Jul 31 16:27:16 teststorage [   42.959068] qla2xxx 
[0000:09:00.0]-ffff:11: qla24xx_do_nack_work create sess success 
ffff881f80e29200
Jul 31 16:27:16 teststorage [   44.144811] qla2xxx 
[0000:06:00.0]-ffff:12: qla24xx_do_nack_work create sess success 
ffff881f80e28400
Jul 31 16:27:16 teststorage [   44.230770] qla2xxx 
[0000:06:00.0]-ffff:12: qla24xx_do_nack_work create sess success 
ffff881f8f575a00
Jul 31 16:27:16 teststorage [   44.473650] qla2xxx 
[0000:06:00.0]-ffff:12: qla24xx_do_nack_work create sess success 
ffff881f8f575600
Jul 31 16:27:16 teststorage [   44.520821] qla2xxx 
[0000:06:00.0]-ffff:12: qla24xx_do_nack_work create sess success 
ffff881f8f574400
Jul 31 16:27:16 teststorage [   44.538183] qla2xxx 
[0000:06:00.0]-ffff:12: qla24xx_do_nack_work create sess success 
ffff881f900f3400
Jul 31 16:27:16 teststorage [   44.984052] qla2xxx 
[0000:06:00.0]-ffff:12: qla24xx_do_nack_work create sess success 
ffff881f8f577a00
Jul 31 16:28:54 teststorage [   45.042585] qla2xxx 
[0000:06:00.0]-ffff:12: qla24xx_do_nack_work create sess success 
ffff881f80e28000
Jul 31 16:28:54 teststorage [  142.431045] ABORT_TASK: Found referenced 
qla2xxx task_tag: 1189328
Jul 31 16:28:54 teststorage [  142.431059] ABORT_TASK: Sending 
TMR_TASK_DOES_NOT_EXIST for ref_tag: 1189328
Jul 31 16:28:57 teststorage [  145.632571] ABORT_TASK: Found referenced 
qla2xxx task_tag: 1177932
Jul 31 16:28:57 teststorage [  145.897299] ABORT_TASK: Sending 
TMR_FUNCTION_COMPLETE for ref_tag: 1177932
Jul 31 16:29:00 teststorage [  148.388569] ABORT_TASK: Found referenced 
qla2xxx task_tag: 1164160
Jul 31 16:32:00 teststorage [  328.848344] se_cmd waiting CDB: 0x89 tag: 
1164160 t_state: 5se_cmd_flags: 0x01c80109 transport_state: 0x00000033
Jul 31 16:32:41 teststorage [  369.808484] INFO: task kworker/1:93:2802 
blocked for more than 120 seconds.
Jul 31 16:32:41 teststorage [  369.808493]       Not tainted 4.12.3p1 #3
Jul 31 16:32:41 teststorage [  369.808496] "echo 0 > 
/proc/sys/kernel/hung_task_timeout_secs" disables this message.

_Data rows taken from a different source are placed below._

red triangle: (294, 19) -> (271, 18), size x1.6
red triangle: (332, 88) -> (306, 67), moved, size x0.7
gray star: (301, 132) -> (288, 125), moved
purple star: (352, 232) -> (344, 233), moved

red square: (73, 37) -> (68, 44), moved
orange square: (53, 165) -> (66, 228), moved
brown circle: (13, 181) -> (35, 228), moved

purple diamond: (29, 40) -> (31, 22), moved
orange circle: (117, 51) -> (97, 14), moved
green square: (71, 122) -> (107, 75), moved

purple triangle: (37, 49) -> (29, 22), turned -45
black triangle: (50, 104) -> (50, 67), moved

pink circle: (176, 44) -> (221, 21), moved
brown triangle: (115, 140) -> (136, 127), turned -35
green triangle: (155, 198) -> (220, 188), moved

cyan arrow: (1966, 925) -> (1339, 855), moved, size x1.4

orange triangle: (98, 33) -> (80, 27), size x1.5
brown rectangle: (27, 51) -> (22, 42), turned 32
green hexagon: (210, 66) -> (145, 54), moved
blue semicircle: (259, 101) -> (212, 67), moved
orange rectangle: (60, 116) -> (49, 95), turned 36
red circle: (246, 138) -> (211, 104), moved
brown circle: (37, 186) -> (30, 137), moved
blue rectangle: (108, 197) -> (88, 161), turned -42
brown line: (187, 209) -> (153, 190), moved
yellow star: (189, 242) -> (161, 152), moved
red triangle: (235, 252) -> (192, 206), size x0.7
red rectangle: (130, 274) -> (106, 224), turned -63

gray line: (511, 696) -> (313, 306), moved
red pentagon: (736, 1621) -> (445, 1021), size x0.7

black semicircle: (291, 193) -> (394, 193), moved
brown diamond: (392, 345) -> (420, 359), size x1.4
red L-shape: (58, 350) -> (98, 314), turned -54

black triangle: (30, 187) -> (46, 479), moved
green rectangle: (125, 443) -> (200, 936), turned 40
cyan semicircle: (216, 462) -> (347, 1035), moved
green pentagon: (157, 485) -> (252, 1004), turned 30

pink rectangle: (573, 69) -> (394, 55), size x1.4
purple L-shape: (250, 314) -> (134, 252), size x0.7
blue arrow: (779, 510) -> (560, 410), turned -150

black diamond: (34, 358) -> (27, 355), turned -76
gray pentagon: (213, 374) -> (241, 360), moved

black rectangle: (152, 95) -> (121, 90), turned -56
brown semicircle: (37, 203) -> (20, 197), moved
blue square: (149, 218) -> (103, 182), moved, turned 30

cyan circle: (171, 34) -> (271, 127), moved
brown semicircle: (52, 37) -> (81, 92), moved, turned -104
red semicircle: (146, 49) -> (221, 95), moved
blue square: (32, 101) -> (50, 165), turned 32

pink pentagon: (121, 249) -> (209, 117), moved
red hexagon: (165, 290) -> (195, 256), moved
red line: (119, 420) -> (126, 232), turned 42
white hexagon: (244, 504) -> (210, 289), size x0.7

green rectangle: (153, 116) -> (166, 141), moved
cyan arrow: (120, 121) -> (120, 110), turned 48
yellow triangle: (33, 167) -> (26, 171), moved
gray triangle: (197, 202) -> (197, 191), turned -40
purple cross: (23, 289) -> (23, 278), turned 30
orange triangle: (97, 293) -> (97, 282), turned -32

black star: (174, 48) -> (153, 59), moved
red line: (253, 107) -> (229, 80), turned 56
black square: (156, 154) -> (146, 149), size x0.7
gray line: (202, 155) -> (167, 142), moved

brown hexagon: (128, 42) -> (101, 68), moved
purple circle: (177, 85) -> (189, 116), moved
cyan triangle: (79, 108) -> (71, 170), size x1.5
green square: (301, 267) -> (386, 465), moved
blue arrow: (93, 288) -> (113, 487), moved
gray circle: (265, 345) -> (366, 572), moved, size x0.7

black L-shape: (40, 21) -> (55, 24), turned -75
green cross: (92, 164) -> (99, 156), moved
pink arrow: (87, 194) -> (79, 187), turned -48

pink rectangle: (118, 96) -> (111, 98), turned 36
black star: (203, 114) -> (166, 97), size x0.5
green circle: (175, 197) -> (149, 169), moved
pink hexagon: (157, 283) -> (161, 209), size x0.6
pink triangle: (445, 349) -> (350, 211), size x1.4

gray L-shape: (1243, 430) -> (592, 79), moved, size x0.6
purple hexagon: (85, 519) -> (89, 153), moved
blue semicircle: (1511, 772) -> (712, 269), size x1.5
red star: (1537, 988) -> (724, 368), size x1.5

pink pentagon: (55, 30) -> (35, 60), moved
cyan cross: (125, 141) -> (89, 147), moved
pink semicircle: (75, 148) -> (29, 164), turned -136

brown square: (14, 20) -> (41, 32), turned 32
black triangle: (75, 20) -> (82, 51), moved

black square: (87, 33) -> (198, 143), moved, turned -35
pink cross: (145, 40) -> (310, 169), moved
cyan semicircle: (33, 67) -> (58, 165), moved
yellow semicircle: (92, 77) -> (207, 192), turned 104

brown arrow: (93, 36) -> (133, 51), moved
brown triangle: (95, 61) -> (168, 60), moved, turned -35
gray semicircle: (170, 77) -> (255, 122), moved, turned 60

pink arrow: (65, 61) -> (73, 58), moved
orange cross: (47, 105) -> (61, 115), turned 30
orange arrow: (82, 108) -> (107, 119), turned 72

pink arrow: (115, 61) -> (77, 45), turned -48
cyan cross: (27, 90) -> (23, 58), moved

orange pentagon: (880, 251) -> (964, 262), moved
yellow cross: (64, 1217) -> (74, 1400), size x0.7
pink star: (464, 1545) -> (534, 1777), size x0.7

Jul 31 16:32:41 teststorage [  369.808499] kworker/1:93    D    0 
2802      2 0x00000080
Jul 31 16:32:41 teststorage [  369.808515] Workqueue: events 
qlt_free_session_done [qla2xxx]
Jul 31 16:32:41 teststorage [  369.808518] Call Trace:
Jul 31 16:32:41 teststorage [  369.808524]  __schedule+0x285/0x840
Jul 31 16:32:41 teststorage [  369.808528]  schedule+0x36/0x80
Jul 31 16:32:41 teststorage [  369.808531] schedule_timeout+0x242/0x2f0
Jul 31 16:32:41 teststorage [  369.808537]  ? ttwu_do_activate+0x77/0x80
Jul 31 16:32:41 teststorage [  369.808540] wait_for_completion+0x111/0x170
Jul 31 16:32:41 teststorage [  369.808544]  ? wake_up_q+0x80/0x80
Jul 31 16:32:41 teststorage [  369.808555] 
target_wait_for_sess_cmds+0x49/0x170 [target_core_mod]
Jul 31 16:32:41 teststorage [  369.808560] 
tcm_qla2xxx_free_session+0x45/0x90 [tcm_qla2xxx]
Jul 31 16:32:41 teststorage [  369.808572] 
qlt_free_session_done+0x109/0x5a0 [qla2xxx]
Jul 31 16:32:41 teststorage [  369.808579]  ? qlt_unreg_sess+0xe7/0xf0 
[qla2xxx]
Jul 31 16:32:41 teststorage [  369.808583]  ? 
tcm_qla2xxx_put_sess+0x3c/0x50 [tcm_qla2xxx]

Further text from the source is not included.